Exploring-the-Power-of-Partitioning-in-PostgreSQL-2-opt

Exploring the Power of Partitioning in PostgreSQL

PostgreSQL is renowned for its exceptional performance in managing data. One of its standout features is partitioning, a technique that divides large datasets into smaller, more manageable segments. Partitioning provides several benefits, including improved query performance, streamlined data management, and enhanced scalability. By organizing data into partitions, PostgreSQL can execute searches more efficiently and handle tasks with greater ease. 

In this blog, we will delve into the details of partitioning in PostgreSQL, exploring its various types, advantages, and drawbacks. We’ll uncover how partitioning can revolutionize data management and decision-making processes in database environments.

Types of Partitioning 

Range partitioning

Range partitioning in PostgreSQL involves dividing a table based on ranges of values in a specified column, such as dates or numeric ranges. Each partition stores data falling within a defined range, enabling efficient data retrieval and management. 

This method is particularly useful for organizing time-series data or numeric ranges.

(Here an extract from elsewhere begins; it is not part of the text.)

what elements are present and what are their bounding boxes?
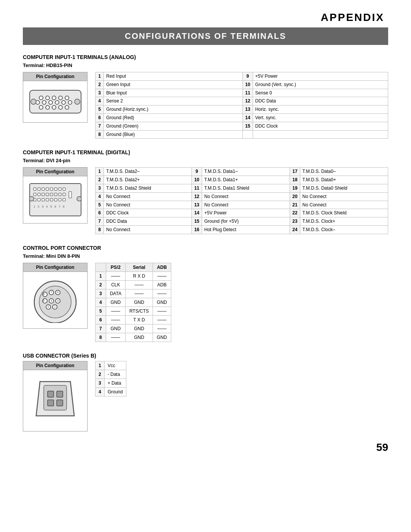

Create a partition table named sales 

CREATE TABLE sales (
id SERIAL,
sale_date DATE NOT NULL,
amount NUMERIC,
PRIMARY KEY (id, sale_date)
) PARTITION BY RANGE (sale_date);

We are going to create the following partition tables that store respective data

  • sales_jan2023
  • sales_feb2023
  • sales_mar2023
CREATE TABLE sales_jan2023 PARTITION OF sales 
FOR VALUES FROM ('2023-01-01') TO ('2023-02-01');

CREATE TABLE sales_feb2023 PARTITION OF sales
FOR VALUES FROM ('2023-02-01') TO ('2023-03-01');

CREATE TABLE sales_mar2023 PARTITION OF sales
FOR VALUES FROM ('2023-03-01') TO ('2023-04-01');

Let’s populate the sales table with data, and afterward, we’ll examine the partition utilized when executing a SELECT query on the sales table. We’ll use the EXPLAIN ANALYZE command to analyze which partition is accessed to retrieve the specified date.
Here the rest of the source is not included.